## Excerpted data

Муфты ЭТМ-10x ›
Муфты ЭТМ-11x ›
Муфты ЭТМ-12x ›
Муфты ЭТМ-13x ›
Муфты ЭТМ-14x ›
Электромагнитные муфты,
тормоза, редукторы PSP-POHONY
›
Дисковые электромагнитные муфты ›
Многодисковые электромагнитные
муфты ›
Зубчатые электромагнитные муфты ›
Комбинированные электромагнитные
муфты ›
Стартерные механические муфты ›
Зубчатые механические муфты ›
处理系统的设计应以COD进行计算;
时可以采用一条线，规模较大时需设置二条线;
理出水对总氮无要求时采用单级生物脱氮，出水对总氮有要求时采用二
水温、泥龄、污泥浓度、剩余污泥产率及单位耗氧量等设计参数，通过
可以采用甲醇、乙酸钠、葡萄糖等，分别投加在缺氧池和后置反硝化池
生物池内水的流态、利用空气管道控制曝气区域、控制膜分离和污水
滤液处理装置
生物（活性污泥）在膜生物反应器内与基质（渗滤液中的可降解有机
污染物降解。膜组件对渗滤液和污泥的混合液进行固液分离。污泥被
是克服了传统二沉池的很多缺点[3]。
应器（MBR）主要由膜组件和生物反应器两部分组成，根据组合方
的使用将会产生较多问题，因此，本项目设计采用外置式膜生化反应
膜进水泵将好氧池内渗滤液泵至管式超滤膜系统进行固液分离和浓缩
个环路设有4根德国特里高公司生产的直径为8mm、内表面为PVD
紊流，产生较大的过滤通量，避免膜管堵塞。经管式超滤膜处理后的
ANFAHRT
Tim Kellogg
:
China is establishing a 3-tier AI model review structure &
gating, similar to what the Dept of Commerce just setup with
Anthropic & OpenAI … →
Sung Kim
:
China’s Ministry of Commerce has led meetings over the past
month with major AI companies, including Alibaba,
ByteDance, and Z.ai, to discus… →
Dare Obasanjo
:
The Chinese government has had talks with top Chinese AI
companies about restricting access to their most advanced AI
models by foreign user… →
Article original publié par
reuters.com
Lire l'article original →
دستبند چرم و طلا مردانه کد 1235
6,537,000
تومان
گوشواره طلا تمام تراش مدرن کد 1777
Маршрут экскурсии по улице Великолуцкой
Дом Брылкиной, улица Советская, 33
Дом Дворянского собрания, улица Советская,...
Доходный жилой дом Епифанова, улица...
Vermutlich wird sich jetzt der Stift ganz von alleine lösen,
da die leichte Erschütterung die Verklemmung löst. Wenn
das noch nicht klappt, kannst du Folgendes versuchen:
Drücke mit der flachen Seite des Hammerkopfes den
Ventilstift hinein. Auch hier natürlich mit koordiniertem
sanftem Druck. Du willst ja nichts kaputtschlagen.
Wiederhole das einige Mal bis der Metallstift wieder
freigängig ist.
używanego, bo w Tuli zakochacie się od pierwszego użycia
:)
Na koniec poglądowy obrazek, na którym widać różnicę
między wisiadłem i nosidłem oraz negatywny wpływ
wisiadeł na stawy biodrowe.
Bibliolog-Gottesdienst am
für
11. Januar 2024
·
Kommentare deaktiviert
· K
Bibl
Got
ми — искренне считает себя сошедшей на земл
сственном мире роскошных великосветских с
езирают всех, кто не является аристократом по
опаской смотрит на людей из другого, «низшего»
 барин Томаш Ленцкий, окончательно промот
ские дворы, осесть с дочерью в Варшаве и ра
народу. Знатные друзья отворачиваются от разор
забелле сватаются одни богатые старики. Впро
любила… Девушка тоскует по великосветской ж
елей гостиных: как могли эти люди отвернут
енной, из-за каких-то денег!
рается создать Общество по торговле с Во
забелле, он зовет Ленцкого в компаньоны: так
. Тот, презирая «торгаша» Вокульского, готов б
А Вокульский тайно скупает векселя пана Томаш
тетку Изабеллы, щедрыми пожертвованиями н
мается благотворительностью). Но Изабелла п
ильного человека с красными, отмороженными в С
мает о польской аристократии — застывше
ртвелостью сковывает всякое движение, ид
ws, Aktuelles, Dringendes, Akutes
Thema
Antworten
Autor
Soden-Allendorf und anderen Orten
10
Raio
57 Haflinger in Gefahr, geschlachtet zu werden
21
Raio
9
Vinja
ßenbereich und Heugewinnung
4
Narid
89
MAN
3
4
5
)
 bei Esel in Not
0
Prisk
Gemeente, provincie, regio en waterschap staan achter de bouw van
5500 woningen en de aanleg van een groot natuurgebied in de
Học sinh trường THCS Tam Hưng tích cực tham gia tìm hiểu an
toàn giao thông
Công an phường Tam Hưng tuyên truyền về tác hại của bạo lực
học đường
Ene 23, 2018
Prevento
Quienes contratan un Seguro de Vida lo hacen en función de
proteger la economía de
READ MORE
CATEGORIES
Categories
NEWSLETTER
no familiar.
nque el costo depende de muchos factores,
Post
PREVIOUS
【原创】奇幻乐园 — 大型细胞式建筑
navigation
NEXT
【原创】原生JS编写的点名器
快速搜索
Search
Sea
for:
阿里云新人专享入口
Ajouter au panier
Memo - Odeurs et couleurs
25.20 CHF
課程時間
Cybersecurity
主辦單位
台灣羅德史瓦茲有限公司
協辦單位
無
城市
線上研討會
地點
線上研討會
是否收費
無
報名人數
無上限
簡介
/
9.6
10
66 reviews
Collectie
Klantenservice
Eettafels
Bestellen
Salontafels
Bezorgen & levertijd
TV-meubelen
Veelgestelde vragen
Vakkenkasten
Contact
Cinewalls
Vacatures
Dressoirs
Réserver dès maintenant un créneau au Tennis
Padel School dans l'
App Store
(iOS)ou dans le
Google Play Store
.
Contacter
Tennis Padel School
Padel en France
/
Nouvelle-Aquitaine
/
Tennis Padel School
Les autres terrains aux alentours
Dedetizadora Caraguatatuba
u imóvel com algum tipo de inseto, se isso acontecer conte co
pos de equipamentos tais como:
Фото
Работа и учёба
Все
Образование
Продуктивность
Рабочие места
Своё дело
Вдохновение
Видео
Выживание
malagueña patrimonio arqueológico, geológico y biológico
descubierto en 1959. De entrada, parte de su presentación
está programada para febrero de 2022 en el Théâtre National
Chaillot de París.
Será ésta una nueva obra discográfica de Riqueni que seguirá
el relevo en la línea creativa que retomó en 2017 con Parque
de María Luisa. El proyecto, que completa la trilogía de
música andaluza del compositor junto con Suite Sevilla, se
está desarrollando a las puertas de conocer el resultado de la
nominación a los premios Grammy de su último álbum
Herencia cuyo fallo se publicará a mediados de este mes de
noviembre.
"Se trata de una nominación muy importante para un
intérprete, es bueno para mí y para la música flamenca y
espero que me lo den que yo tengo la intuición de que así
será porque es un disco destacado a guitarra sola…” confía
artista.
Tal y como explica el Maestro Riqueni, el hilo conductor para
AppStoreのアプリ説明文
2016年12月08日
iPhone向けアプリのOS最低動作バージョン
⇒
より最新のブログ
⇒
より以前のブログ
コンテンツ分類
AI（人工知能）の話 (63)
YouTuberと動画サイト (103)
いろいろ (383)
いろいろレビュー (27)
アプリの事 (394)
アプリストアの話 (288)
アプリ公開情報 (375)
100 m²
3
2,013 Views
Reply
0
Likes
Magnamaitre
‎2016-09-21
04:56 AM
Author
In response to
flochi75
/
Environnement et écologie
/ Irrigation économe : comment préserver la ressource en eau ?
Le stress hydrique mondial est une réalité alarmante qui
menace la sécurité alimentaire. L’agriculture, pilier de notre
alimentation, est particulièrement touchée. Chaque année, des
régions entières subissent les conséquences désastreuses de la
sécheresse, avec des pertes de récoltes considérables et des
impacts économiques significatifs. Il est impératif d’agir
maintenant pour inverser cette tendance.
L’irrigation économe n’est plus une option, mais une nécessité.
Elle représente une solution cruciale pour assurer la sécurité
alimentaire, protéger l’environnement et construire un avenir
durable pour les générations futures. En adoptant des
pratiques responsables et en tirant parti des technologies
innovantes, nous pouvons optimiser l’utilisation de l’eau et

## Exercise details
Nothing is wanted except the number of lines in the entries above that include the word "Советская".

## Solved problem
2